Sacó el móvil del bolso y pulsó el botón de llamada rápida.

—¿Qué tal el vuelo? ¿Te ofrecieron cacahuetes gratis? —preguntó Noreen.

—¿Has oído alguna vez el nombre de Martin Duckworth? —preguntó Joey, echando un vistazo al ejemplar enrollado de
Wired
.

—¿No es el individuo cuyo nombre aparece en la cuenta del banco?

—El mismo. Según Lapidus y los datos que tienen en Greene, Duckworth está viviendo en Nueva York, pero apuesto a que si le metemos en la picadora de carne, descubriremos algo más.

—Dame cinco minutos. ¿Alguna otra cosa?

—También necesito que encuentres a sus familiares —le explicó Joey mientras se acercaba a la pared—. Charlie y Oliver… cualquiera que ellos puedan conocer en Florida.

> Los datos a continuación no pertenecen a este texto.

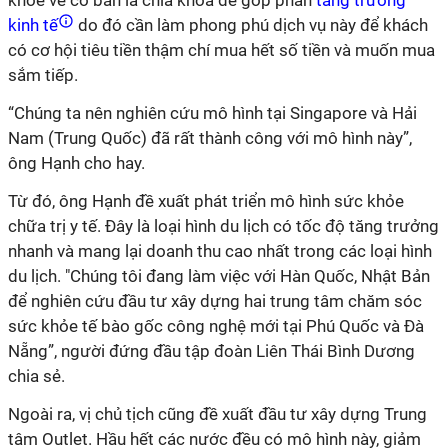
khỏe về cơ bản là chìa khóa để góp phần
tăng trưởng
kinh tế
do đó cần làm phong phú dịch vụ này để khách
có cơ hội tiêu tiền thậm chí mua hết số tiền và muốn mua
sắm tiếp.
“Chúng ta nên nghiên cứu mô hình tại Singapore và Hải
Nam (Trung Quốc) đã rất thành công với mô hình này”,
ông Hạnh cho hay.
Từ đó, ông Hạnh đề xuất phát triển mô hình sức khỏe
chữa trị y tế. Đây là loại hình du lịch có tốc độ tăng trưởng
nhanh và mang lại doanh thu cao nhất trong các loại hình
du lịch. "Chúng tôi đang làm việc với Hàn Quốc, Nhật Bản
để nghiên cứu đầu tư xây dựng hai trung tâm chăm sóc
sức khỏe tế bào gốc công nghệ mới tại Phú Quốc và Đà
Nẵng”, người đứng đầu tập đoàn Liên Thái Bình Dương
chia sẻ.
Ngoài ra, vị chủ tịch cũng đề xuất đầu tư xây dựng Trung
tâm Outlet. Hầu hết các nước đều có mô hình này, giảm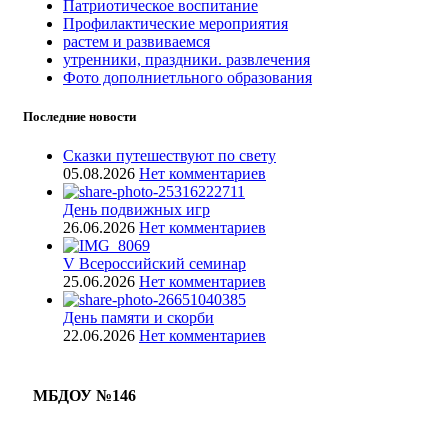
Патриотическое воспитание
Профилактические мероприятия
растем и развиваемся
утренники, праздники. развлечения
Фото дополниетльного образования
Последние новости
Сказки путешествуют по свету
05.08.2026
Нет комментариев
День подвижных игр
26.06.2026
Нет комментариев
V Всероссийский семинар
25.06.2026
Нет комментариев
День памяти и скорби
22.06.2026
Нет комментариев
МБДОУ №146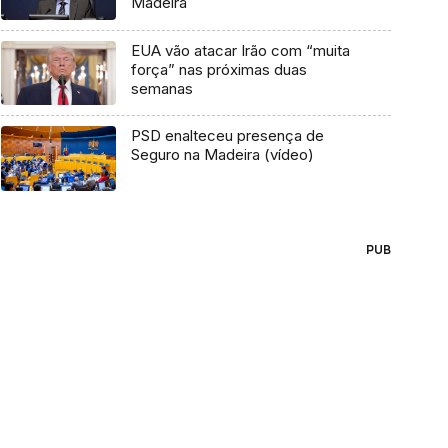
Madeira
EUA vão atacar Irão com “muita
força” nas próximas duas
semanas
PSD enalteceu presença de
Seguro na Madeira (vídeo)
PUB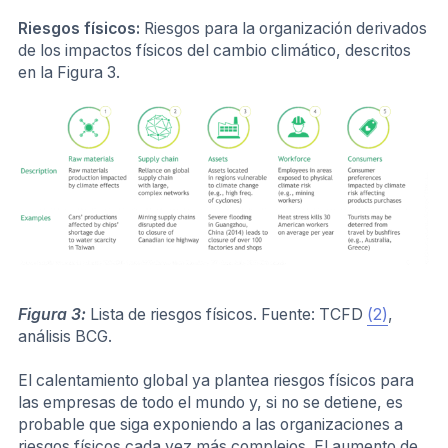
Riesgos físicos:
Riesgos para la organización derivados
de los impactos físicos del cambio climático, descritos
en la Figura 3.
Figura 3:
Lista de riesgos físicos. Fuente: TCFD
(2)
,
análisis BCG.
El calentamiento global ya plantea riesgos físicos para
las empresas de todo el mundo y, si no se detiene, es
probable que siga exponiendo a las organizaciones a
riesgos físicos cada vez más complejos. El aumento de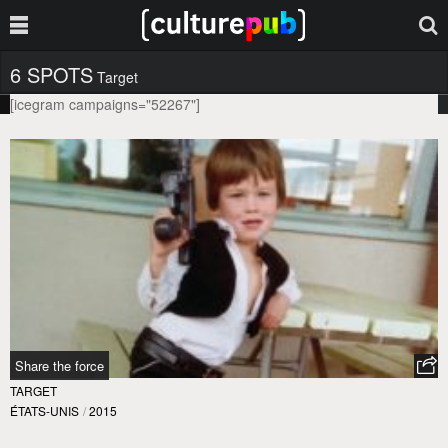
6 SPOTS
Target
[icegram campaigns="52267"]
Share the force
TARGET
ÉTATS-UNIS
/
2015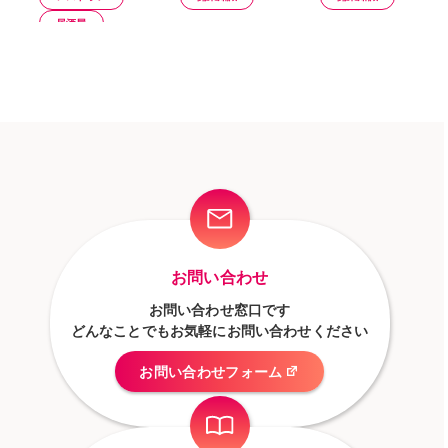
物件もチェ
居酒屋
ック！
開業・経営
開業知識
飲食店
お問い合わせ
お問い合わせ窓口です
どんなことでもお気軽にお問い合わせください
お問い合わせフォーム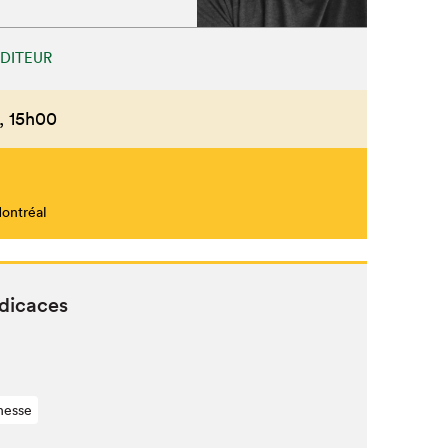
ÉDITEUR
Fermer
,
15h00
Montréal
édicaces
nesse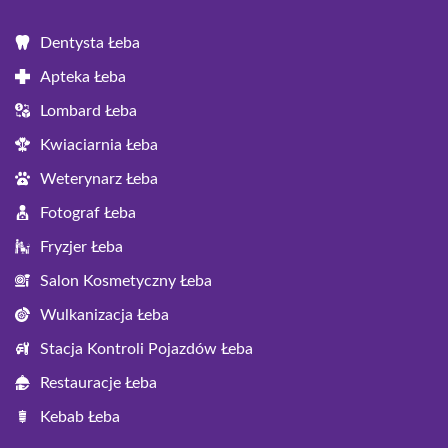
Dentysta Łeba
Apteka Łeba
Lombard Łeba
Kwiaciarnia Łeba
Weterynarz Łeba
Fotograf Łeba
Fryzjer Łeba
Salon Kosmetyczny Łeba
Wulkanizacja Łeba
Stacja Kontroli Pojazdów Łeba
Restauracje Łeba
Kebab Łeba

—Venga, jefa, ¿crees acaso que no hice ese trabajo en el momento en que subiste al avión a Miami?

—¿Puedes enviarme esa lista?

—Es una lista con un solo nombre —dijo Noreen—. Pero pensaba que habías dicho que los hermanos eran demasiado listos para esconderse con familiares.

—Ya no. A juzgar por el aspecto de la casa tuvieron una visita sorpresa de Gallo y DeSanctis.

—¿Crees que les han cogido?

Aún con la imagen de esa mancha seca en la alfombra, Joey se subió a la tumbona y pasó las puntas de los dedos por el trozo de cemento que faltaba en la parte superior de la pared; no había sangre por ninguna parte.

—No puedo hablar por los dos, pero algo me dice que al menos uno de ellos consiguió escapar… y si está huyendo…

—… estará desesperado —continuó Noreen—. Dame diez minutos y tendrás todo lo que necesitas.

57

Cuando tenía doce años perdí a Charlie en el centro comercial del Kings Plaza. Mamá estaba en una de las antiguas tiendas de descuento, decidiendo qué ropa comprar; Charlie estaba investigando entre los artículos de Spencer Gifts, haciendo un esfuerzo por olfatear las velas eróticas «Sólo para adultos»; y yo… se suponía que no debía apartarme de su lado. Pero cuando me di la vuelta para enseñarle la colección de juegos de naipes con desnudos, comprobé que se había ido. Lo supe al instante: no se estaba escondiendo y tampoco estaba vagando por uno de los rincones de la tienda. Había desaparecido.